Good zoos and aquariums do much more than simply display animals to visitors, there is a lot of science that goes on behind the scenes. As a community, they play a vital role in conservation, breeding species at risk of extinction in the wild – but there is more to it than just putting a male and female together.

Breeding must be carefully managed to control populations under zoo/aquarium care and to prevent inbreeding. The aim is to ensure genetic diversity which is achieved by developing a studbook.

A studbook is created for species identified as requiring management or for those at risk and contribute to a breeding programme. They record the details of each individual animal on the programme, e.g. its sex, date of birth, and full ancestry. A species co-ordinator, who is in charge of keeping the records up to date, makes recommendations for the pairing of animals for breeding. They ask the zoos that hold them to transfer the animals or look at alternative methods for reproduction such as artificial insemination (AI). Within the zoological member community - British and Irish Association of Zoos and Aquariums (BIAZA), European Association of Zoos and Aquariums (EAZA), Association of Zoos and Aquariums (AZA) and WAZA World Association of Zoos and Aquariums (WAZA) - no money changes hands, we are all in it to save wildlife.

The Deep have successfully bred a number of threatened and endangered species including the Golden mantella and Banggai cardinal fish. In 2015, The Deep became the first UK aquarium to successfully breed and rear zebra sharks. By working with Shedd Aquarium, Chicago, they have generated two new bloodlines within the EAZA studbook.

The Deep manages the EAZA studbook for the Endangered largetooth sawfish and Critically Endangered green sawfish.
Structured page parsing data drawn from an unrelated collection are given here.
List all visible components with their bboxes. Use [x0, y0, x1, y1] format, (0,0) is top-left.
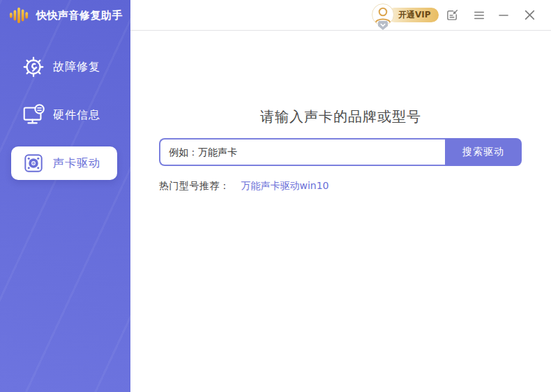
page-title: 请输入声卡的品牌或型号	[130, 107, 551, 126]
hot-models-label: 热门型号推荐：	[159, 180, 230, 193]
close-button[interactable]	[520, 6, 539, 24]
hardware-info-icon	[20, 101, 47, 129]
sidebar-item-fault-repair[interactable]: 故障修复	[11, 50, 117, 84]
sidebar-item-hardware-info[interactable]: 硬件信息	[11, 98, 117, 132]
sound-card-icon	[20, 149, 47, 177]
title-bar: 开通VIP	[130, 0, 551, 31]
feedback-icon[interactable]	[443, 6, 462, 24]
driver-search-bar: 搜索驱动	[159, 138, 522, 166]
minimize-button[interactable]	[494, 6, 513, 24]
sidebar-item-sound-card-driver[interactable]: 声卡驱动	[11, 146, 117, 180]
app-logo-row: 快快声音修复助手	[7, 4, 123, 27]
app-window: 快快声音修复助手 故障修复	[0, 0, 551, 392]
avatar-chevron-down-icon[interactable]	[378, 21, 388, 30]
hot-model-link[interactable]: 万能声卡驱动win10	[241, 180, 329, 193]
main-content: 请输入声卡的品牌或型号 搜索驱动 热门型号推荐： 万能声卡驱动win10	[130, 31, 551, 392]
open-vip-button[interactable]: 开通VIP	[387, 8, 439, 22]
gear-wrench-icon	[20, 53, 47, 81]
app-title: 快快声音修复助手	[36, 9, 123, 22]
sidebar: 快快声音修复助手 故障修复	[0, 0, 130, 392]
menu-icon[interactable]	[469, 6, 488, 24]
audio-waveform-logo-icon	[7, 4, 31, 27]
hot-models-row: 热门型号推荐： 万能声卡驱动win10	[159, 180, 329, 193]
sound-card-search-input[interactable]	[159, 138, 445, 166]
sidebar-item-label: 故障修复	[53, 60, 100, 75]
sidebar-item-label: 声卡驱动	[53, 156, 100, 171]
search-driver-button[interactable]: 搜索驱动	[445, 138, 522, 166]
sidebar-item-label: 硬件信息	[53, 108, 100, 123]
Little is known about their reproductive biology and the studbook is focussing on developing a bank of genetic data for all sawfish species held within European aquariums. With this information, further research can be undertaken into developing a successful breeding programme for the incredibly large and difficult to transport species. Alternative methods for assisted reproduction and their success amongst elasmobranches are under investigation.

The Deep also oversees the Species Monitoring Programmes for honeycomb whiptail ray and the Epaulette shark and also contributes to the breeding for zebra sharks, blue-spotted ribbontail ray and blue spot ray. During 2016, The Deep also welcomed the arrival of two Gentoo penguins, the first chicks to be born since their arrival in 2014.